Locate the word "Dokumenty" in the entries below, then gather every line that holds it.

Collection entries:
▬▬▬▬▬▬

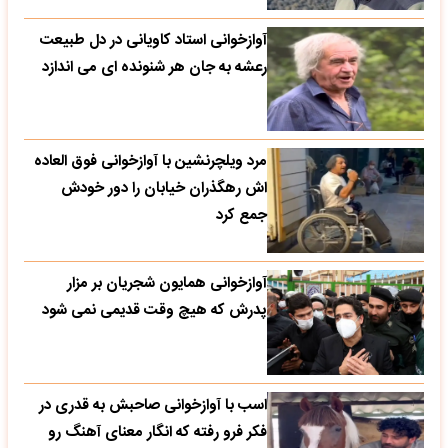
آوازخوانی استاد کاویانی در دل طبیعت
رعشه به جان هر شنونده ای می اندازد
مرد ویلچرنشین با آوازخوانی فوق العاده
اش رهگذران خیابان را دور خودش
جمع کرد
آوازخوانی همایون شجریان بر مزار
پدرش که هیچ وقت قدیمی نمی شود
اسب با آوازخوانی صاحبش به قدری در
فکر فرو رفته که انگار معنای آهنگ رو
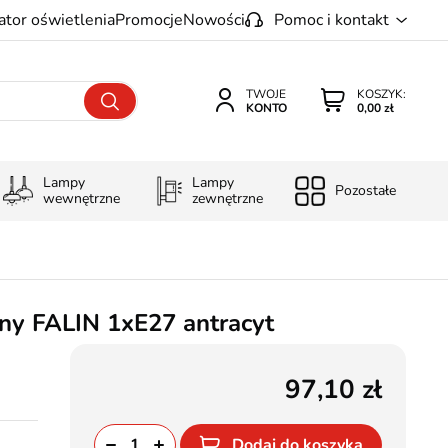
ator oświetlenia
Promocje
Nowości
Pomoc i kontakt
TWOJE
KOSZYK:
KONTO
0,00 zł
Lampy
Lampy
Pozostałe
wewnętrzne
zewnętrzne
jny FALIN 1xE27 antracyt
97,10
Dodaj do koszyka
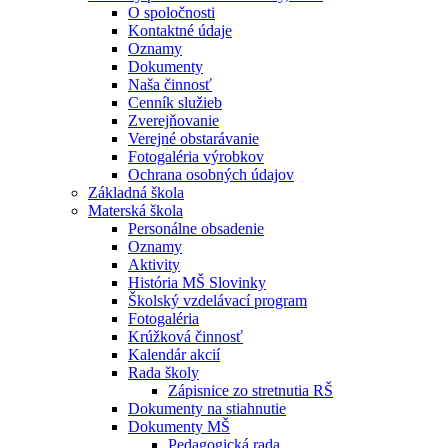
O spoločnosti
Kontaktné údaje
Oznamy
Dokumenty
Naša činnosť
Cenník služieb
Zverejňovanie
Verejné obstarávanie
Fotogaléria výrobkov
Ochrana osobných údajov
Základná škola
Materská škola
Personálne obsadenie
Oznamy
Aktivity
História MŠ Slovinky
Školský vzdelávací program
Fotogaléria
Krúžková činnosť
Kalendár akcií
Rada školy
Zápisnice zo stretnutia RŠ
Dokumenty na stiahnutie
Dokumenty MŠ
Pedagogická rada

▬▬▬▬▬▬

**SOLUTION TO THIS PROBLEM:**
Dokumenty
Dokumenty na stiahnutie
Dokumenty MŠ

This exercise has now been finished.